In realtà nei paesi montani, tutto costa uguale alle zone costiere, se non di più e le piccole attività commerciali pagano le stesse tasse di un negozio al centro elegante di Pescara o di Roma. E così ci sono sempre meno bambini e le scuole chiudono e i genitori devono pagare costi del trasporto dei ragazzi alle scuole di fondo valle. Prendere la legna caduta, per scaldarsi, quasi non si può se non passando attraverso burocrazie assurde. E così nei torrenti, gli alberi caduti, vuoi per valanghe, vuoi per vecchiaia, intasano i ruscelli di montagna creando delle vere e proprie dighe, che alla fine si sfondano creando le “bombe d’acqua” con tutte le costosissime conseguenze che conosciamo. “L’abbandono della montagna”, continua il sindaco “è un fatto storico gravissimo, gravido di conseguenze anche economiche che superano di gran lunga il possibile mancato guadagno di un alleggerimento intelligente del prelievo fiscale nelle nostre aree.”
Stefano Ardito giornalista e profondo conoscitore delle montagne d’Abruzzo e non solo, in un recentissimo articolo scrive “Una regione di montagne, governata con i piedi piantati sulla spiaggia, tenendo d’occhio soltanto la politica e le città.” Verissimo, anche se questa estate il mal funzionamento dei depuratori con conseguente inquinamento del mare del litorale pescarese ha tenuto lontano i turisti dall’Abruzzo. E anche i pesci, rovinando molti pescatori. Anche in montagna la situazione non cambia molto. L’inquinamento del mare è sostituito in montagna, da una segnaletica della sentieristica dei parchi carente, confusa, spesso posta al contrario. Molti escursionisti tedeschi non torneranno più, così pure altri d’oltralpe, e gli stessi turisti italiani.
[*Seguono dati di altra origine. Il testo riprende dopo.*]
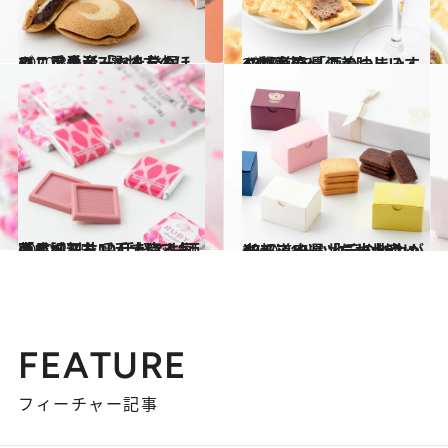
2020.3.3
マニア垂涎「あんこもの」手土産7選 地方のほっこりスイーツを発掘！
グルメ
2017.12.21
47都道府県の美味しいすぐれもの 「酒のつまみ」～関東篇～
グルメ
2020.2.15
「成城石井」手土産人気商品ベスト10 手軽でお洒落と評判を呼んでいるもの
グルメ
2020.3.4
47都道府県「ご当地クッキー」10選 地元の魅力が光るスイーツをお土産に
グルメ
FEATURE
フィーチャー記事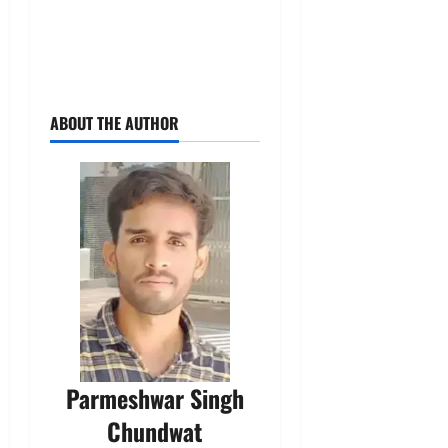
ABOUT THE AUTHOR
Parmeshwar Singh
Chundwat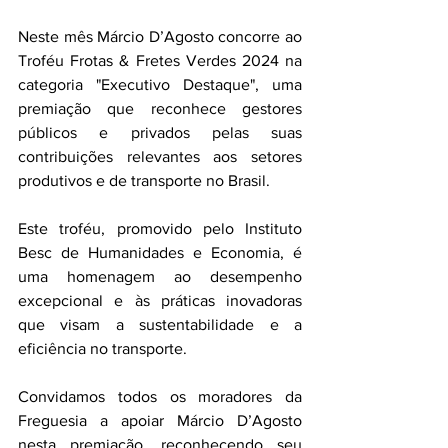
Neste mês Márcio D’Agosto concorre ao 
Troféu Frotas & Fretes Verdes 2024 na 
categoria "Executivo Destaque", uma 
premiação que reconhece gestores 
públicos e privados pelas suas 
contribuições relevantes aos setores 
produtivos e de transporte no Brasil. 
Este troféu, promovido pelo Instituto 
Besc de Humanidades e Economia, é 
uma homenagem ao desempenho 
excepcional e às práticas inovadoras 
que visam a sustentabilidade e a 
eficiência no transporte.
Convidamos todos os moradores da 
Freguesia a apoiar Márcio D’Agosto 
nesta premiação, reconhecendo seu 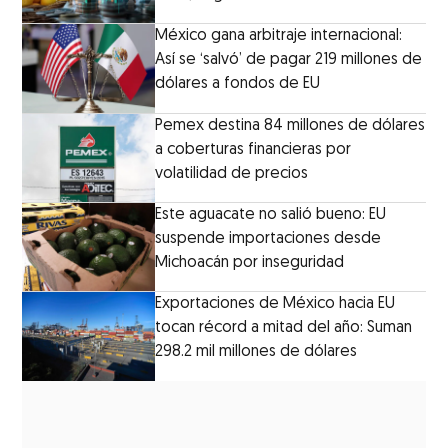
México gana arbitraje internacional:
Así se ‘salvó’ de pagar 219 millones de
dólares a fondos de EU
Pemex destina 84 millones de dólares
a coberturas financieras por
volatilidad de precios
Este aguacate no salió bueno: EU
suspende importaciones desde
Michoacán por inseguridad
Exportaciones de México hacia EU
tocan récord a mitad del año: Suman
298.2 mil millones de dólares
Le competenze dove sono? Quando, in questo martoriato Paese, riusciremo ad abbandonare il girone delle “appartenenze” ed entrare finalmente in quello delle competenze e del merito?
Nelle primavere scorse qualche ordinanza sindacale vietò lo scialpinismo, causa pericolo valanghe. Alcuni sciatori, comprese guide alpine, furono multate per questo. Solo che i cartelli restarono li fino a luglio tra i prati, con le margherite in fiore. Forse conviene alzare la consapevolezza del rischio con la diffusione più capillare dei bollettini Meteomont e lasciare che alpinisti e frequentatori della montagna, decidano liberamente e consapevolmente dove e come andare. Gli strumenti ci sono tutti per decidere senza ordinanze, che hanno il solo scopo di deresponsabilizzare (formalmente) chi le emana.
Che la profonda tristezza di questi giorni, i morti, il dolore dei familiari e di noi tutti, i disagi, le sofferenze, il lavoro improbo dei soccorritori, possano aiutarci a svoltare pagina, a capire meglio, a togliere “corrente elettrica” a questa rassegnato fatalismo che si sta impadronendo di tutto il Paese, compresi i 150.000 giovani che ogni anno lasciano l’Italia.